The Los Angeles Department of Water and Power, the nation’s largest municipal utility, agreed to settle a lawsuit by paying $160 million in cash and credits for allegedly overcharging public agencies for more than a decade.
The settlement with the state attorney general’s office is nearly $64 million less than the damages awarded by a judge last year, but the office said it was willing to take less money to avoid what promised to be a lengthy appeals process.
The utility agreed to pay the settlement in cash and energy credits and provide money for energy-efficiency upgrades to various agencies it allegedly overcharged. The largest share goes to the Los Angeles Unified School District, with more than $25 million in cash and $28 million for energy upgrades.

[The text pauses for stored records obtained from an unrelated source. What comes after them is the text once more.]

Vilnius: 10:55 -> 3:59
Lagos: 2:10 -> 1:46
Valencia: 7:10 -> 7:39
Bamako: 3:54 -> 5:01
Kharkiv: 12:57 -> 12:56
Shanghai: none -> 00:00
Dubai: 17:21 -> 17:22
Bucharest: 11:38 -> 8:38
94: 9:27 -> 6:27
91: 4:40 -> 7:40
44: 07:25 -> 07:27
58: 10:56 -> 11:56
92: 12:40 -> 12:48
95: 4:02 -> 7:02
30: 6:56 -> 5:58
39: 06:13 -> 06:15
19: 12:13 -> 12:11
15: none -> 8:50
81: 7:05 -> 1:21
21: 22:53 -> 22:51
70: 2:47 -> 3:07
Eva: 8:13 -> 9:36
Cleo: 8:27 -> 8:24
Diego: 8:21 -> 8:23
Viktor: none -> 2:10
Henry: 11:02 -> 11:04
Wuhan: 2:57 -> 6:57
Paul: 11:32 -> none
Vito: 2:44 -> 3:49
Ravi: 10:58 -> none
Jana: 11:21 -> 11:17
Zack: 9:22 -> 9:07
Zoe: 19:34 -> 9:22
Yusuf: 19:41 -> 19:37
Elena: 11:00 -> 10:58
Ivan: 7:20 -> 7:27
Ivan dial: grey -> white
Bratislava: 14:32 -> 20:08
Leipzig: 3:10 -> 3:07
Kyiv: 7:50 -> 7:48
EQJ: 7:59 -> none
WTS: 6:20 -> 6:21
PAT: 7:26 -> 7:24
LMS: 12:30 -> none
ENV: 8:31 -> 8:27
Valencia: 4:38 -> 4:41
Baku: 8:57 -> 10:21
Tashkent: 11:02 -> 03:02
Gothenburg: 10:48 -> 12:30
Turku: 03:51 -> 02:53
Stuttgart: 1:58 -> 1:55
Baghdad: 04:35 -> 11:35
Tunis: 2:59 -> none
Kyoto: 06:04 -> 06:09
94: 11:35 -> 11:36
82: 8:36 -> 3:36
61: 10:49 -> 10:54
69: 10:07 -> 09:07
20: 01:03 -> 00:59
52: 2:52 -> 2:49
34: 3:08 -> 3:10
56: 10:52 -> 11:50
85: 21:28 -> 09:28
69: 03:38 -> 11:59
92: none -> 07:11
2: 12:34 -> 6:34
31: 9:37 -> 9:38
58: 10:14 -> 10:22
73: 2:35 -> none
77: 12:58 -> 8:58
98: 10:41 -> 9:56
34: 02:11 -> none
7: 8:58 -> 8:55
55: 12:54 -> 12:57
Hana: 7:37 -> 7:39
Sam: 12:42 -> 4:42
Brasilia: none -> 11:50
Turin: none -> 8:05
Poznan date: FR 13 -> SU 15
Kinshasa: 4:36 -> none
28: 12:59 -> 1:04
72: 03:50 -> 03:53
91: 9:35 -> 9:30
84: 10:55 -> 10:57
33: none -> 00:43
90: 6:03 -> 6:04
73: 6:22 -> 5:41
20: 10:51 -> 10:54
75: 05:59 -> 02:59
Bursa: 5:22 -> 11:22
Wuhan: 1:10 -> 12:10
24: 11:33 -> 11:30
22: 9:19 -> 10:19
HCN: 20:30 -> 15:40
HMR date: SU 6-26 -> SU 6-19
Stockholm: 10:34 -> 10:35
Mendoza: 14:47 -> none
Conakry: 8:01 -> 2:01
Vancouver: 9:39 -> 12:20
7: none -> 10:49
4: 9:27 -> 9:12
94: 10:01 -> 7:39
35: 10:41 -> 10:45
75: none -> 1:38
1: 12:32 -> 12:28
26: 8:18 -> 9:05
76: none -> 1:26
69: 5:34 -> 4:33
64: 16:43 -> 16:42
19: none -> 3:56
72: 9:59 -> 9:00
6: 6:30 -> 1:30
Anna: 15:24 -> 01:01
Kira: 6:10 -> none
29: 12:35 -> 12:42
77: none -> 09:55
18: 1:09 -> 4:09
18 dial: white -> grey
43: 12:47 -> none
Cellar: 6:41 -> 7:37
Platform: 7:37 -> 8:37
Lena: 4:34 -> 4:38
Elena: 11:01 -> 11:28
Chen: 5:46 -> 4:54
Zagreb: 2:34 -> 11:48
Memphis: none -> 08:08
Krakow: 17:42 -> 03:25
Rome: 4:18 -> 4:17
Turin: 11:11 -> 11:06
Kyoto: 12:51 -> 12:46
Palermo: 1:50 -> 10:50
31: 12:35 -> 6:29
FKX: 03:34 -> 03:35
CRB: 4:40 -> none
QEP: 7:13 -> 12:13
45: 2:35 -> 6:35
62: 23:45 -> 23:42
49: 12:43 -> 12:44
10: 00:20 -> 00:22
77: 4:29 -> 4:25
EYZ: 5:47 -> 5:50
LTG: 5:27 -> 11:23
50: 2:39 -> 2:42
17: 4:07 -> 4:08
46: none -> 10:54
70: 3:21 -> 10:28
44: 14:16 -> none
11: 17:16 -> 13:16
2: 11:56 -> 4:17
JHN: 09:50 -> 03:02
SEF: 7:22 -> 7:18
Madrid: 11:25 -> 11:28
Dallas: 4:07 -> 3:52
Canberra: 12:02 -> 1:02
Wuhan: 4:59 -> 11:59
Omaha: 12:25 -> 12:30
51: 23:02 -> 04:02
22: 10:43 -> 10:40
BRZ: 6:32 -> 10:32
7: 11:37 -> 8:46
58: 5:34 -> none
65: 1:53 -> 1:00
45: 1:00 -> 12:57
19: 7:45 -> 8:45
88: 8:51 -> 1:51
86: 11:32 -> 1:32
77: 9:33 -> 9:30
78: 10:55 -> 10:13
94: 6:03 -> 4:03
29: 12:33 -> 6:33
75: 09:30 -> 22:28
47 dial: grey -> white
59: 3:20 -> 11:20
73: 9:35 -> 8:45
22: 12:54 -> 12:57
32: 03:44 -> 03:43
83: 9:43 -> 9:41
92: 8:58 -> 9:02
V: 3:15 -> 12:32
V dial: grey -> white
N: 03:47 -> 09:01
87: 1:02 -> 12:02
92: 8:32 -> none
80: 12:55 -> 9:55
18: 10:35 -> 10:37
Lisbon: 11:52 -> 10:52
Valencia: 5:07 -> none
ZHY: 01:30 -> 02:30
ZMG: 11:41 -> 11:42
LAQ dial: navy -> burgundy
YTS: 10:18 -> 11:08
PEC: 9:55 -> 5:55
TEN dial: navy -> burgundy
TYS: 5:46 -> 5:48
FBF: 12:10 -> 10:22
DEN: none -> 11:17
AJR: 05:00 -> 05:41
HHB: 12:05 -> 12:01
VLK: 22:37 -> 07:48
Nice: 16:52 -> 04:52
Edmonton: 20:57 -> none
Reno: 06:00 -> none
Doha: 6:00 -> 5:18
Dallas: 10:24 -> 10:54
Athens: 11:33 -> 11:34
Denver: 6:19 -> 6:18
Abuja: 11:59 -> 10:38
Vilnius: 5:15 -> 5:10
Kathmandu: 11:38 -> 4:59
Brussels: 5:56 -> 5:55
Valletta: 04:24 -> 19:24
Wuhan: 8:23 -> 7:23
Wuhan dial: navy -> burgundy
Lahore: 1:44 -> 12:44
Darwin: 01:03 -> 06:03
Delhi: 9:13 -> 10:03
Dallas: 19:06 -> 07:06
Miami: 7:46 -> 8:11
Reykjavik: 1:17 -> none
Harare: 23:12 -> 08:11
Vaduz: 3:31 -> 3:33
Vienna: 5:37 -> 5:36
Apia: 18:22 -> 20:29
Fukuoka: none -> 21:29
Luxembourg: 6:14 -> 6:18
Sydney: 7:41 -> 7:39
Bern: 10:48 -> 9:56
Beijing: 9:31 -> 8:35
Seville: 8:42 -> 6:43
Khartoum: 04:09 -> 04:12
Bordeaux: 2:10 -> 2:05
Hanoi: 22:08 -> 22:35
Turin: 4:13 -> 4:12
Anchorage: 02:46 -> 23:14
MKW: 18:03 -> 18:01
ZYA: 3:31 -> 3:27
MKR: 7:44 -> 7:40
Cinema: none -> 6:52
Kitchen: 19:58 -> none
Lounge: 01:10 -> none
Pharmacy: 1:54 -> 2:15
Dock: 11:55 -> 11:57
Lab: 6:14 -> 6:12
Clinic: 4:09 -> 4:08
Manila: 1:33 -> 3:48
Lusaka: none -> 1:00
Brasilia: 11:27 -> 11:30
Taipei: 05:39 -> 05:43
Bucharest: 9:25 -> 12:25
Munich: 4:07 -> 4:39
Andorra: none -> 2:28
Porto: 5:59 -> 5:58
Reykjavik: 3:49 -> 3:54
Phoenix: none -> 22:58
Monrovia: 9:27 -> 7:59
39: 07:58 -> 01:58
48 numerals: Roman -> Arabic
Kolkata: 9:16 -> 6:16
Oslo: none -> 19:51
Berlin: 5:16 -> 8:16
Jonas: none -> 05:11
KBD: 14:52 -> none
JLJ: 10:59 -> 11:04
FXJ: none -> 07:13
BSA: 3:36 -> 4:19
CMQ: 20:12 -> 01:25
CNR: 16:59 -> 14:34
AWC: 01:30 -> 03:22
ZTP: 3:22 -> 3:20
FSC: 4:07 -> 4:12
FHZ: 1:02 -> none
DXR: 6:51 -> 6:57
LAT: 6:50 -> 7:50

“Los Angeles Water and Power was not following the law,” said state Attorney General Jerry Brown. “They were charging fees that were not permitted. Now we can distribute some badly needed funds.”
The settlement includes $67.8 million that will be placed in a restricted account and used to implement programs to lower power consumption, utility officials said. The rest of the money and credits will be distributed to Los Angeles County, the Metropolitan Transportation Authority, the Community College District, UCLA and the state.
“We are pleased to have fashioned an agreement which will enable energy efficiency improvements and overall lowered energy usage for the plaintiffs in this action,” said H. David Nahai, the utility’ chief executive. “We can also take comfort in the fact that the involved parties are government entities whose constituents are largely LADWP customers.”
A Superior Court judge in June 2007 had ordered the utility to pay more than $223.8 million in damages for overcharges dating back to at least 1988.
Deputy Attorney General Jacqueline Dale said the settlement was reached in anticipation of the utility filing an appeal. She said the case could have lasted for years and gone to the state Supreme Court.
The judge’s ruling came after a six-week trial in which several public agencies claimed the DWP was improperly charging its customers and passed on the overcharges to the City Council to fund city programs.
The judge found the transfer of funds from the DWP to the city treasury was a prohibited tax.